Author: Paul McEntee

A couple of years back we hosted a “Take your daughter or son to work day,” which was a great opportunity for our children to find out what their parents did. We had different activities for the kids to learn about careers and the importance of education in opening up career opportunities. People often ask me what I do for Simpson Strong-Tie and I sometimes laugh about how my son Ryan responded to a questionnaire he filled out that day:

Q.   What is your mom/dad's job?
A.   Goes and gets coffee and sits at his desk

Q.   What does your mom/dad actually do at work?
A.   Walks in the test lab and checks things

When I am not checking things in the lab or sitting at my desk drinking coffee, I manage Engineering Research and Development for Simpson Strong-Tie, focusing on new product development for connectors and lateral systems.

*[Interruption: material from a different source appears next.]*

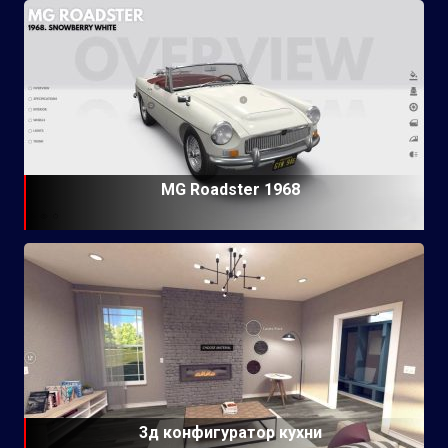
MG Roadster 1968
3д конфигуратор кухни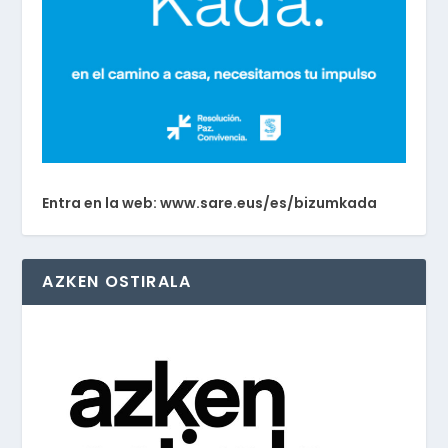
Entra en la web: www.sare.eus/es/bizumkada
AZKEN OSTIRALA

I graduated from the University of California at Berkeley and I am a licensed Civil and Structural Engineer in California. Prior to joining Simpson Strong-Tie, I worked for 10 years as a consulting structural engineer designing commercial, industrial, multi-family, mixed-use and retail projects. I was fortunate in those years to work at a great engineering firm that did a lot of everything. This allowed me to gain experience designing with wood, structural steel, concrete, concrete block and cold-formed steel as well as working on many seismic retrofits of historic unreinforced masonry buildings.

5 thoughts on “Aren’t We Done Testing Yet?”

  1. From my perspective as a construction engineer, there’s no such thing as too much testing. Knowing how things fail helps to improve them. Knowing how they behave under loading helps to improve the testing methodology. Improving the testing methodology leads to better and more realistic test results. The cycle continues. Perhaps at some point for some components we simply run out of new data obtained from the testing. Until someone discovers a slightly different application.

  2. Looks like the loads you are testing for are not what is important. The tie back load with lateral and vertical movement capacity is what is impotant. We do not want the panel to fall off. Keep on testing.

    1. We did the out-of-plane and vertical load testing and published those loads first, since those are the loads designers are most commonly addressing. The in-plane, F1, loads were the next priority and were challenging tests as far as determining proper boundary conditions in the lab.

      1. David K poses an interesting question. What is the
        tie-back (out-of-plane) capacity during (or subsequent to) the in-plane movement? That is to say, not the in the initial state, but for example after cycling.

        1. For combined in-plane plus out-of-plane loading, our experience with connectors has shown that a simple unity equation works very well although can be too conservative. For hurricane ties, we did an extensive test program at Clemson University to get a better (less conservative) solution for multiple simultaneous loads on a connector. A similar program with curtainwall clips may yield similar results.